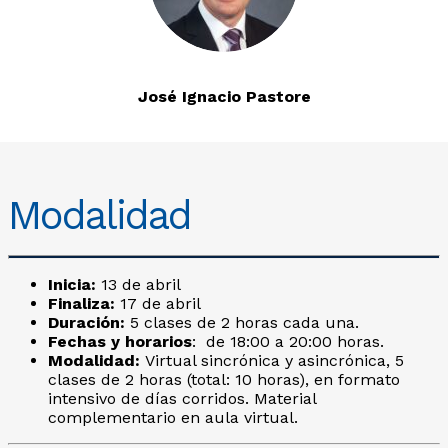
José Ignacio Pastore
Modalidad
Inicia:
13 de abril
Finaliza:
17 de abril
Duración:
5 clases de 2 horas cada una.
Fechas y horarios
: de 18:00 a 20:00 horas.
Modalidad:
Virtual sincrónica y asincrónica, 5
clases de 2 horas (total: 10 horas), en formato
intensivo de días corridos. Material
complementario en aula virtual.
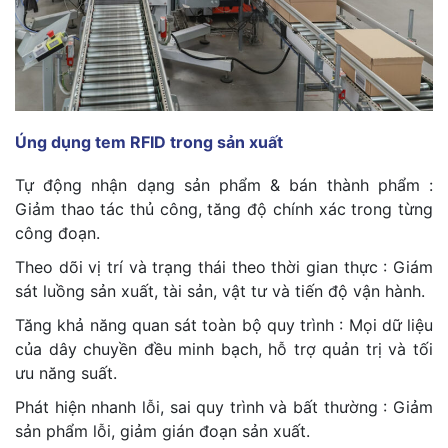
Úng dụng tem RFID trong sản xuất
Tự động nhận dạng sản phẩm & bán thành phẩm :
Giảm thao tác thủ công, tăng độ chính xác trong từng
công đoạn.
Theo dõi vị trí và trạng thái theo thời gian thực : Giám
sát luồng sản xuất, tài sản, vật tư và tiến độ vận hành.
Tăng khả năng quan sát toàn bộ quy trình : Mọi dữ liệu
của dây chuyền đều minh bạch, hỗ trợ quản trị và tối
ưu năng suất.
Phát hiện nhanh lỗi, sai quy trình và bất thường : Giảm
sản phẩm lỗi, giảm gián đoạn sản xuất.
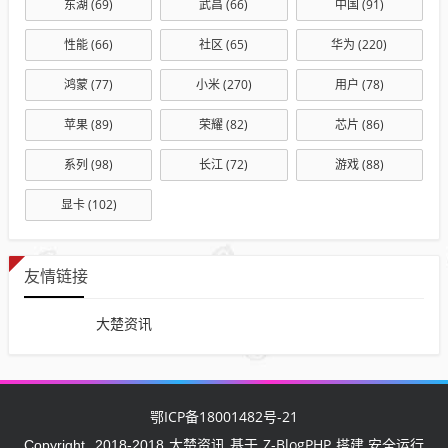
东湖
(69)
武昌
(66)
中国
(91)
性能
(66)
社区
(65)
华为
(220)
鸿蒙
(77)
小米
(270)
用户
(78)
苹果
(89)
荣耀
(82)
芯片
(86)
系列
(98)
长江
(72)
游戏
(88)
显卡
(102)
友情链接
大楚资讯
鄂ICP备18001482号-21
大楚资讯
Z-BlogPHP
Copyright
2018-2018
基于
搭建 安全运行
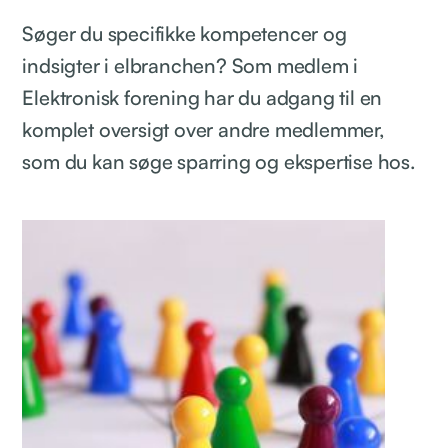
Søger du specifikke kompetencer og
indsigter i elbranchen? Som medlem i
Elektronisk forening har du adgang til en
komplet oversigt over andre medlemmer,
som du kan søge sparring og ekspertise hos.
━━━━━━
• [What the task requires] The lines to return are those with the string "công" in them; copy each from the entries above.

• [Solved problem]
Giảm thao tác thủ công, tăng độ chính xác trong từng
công đoạn.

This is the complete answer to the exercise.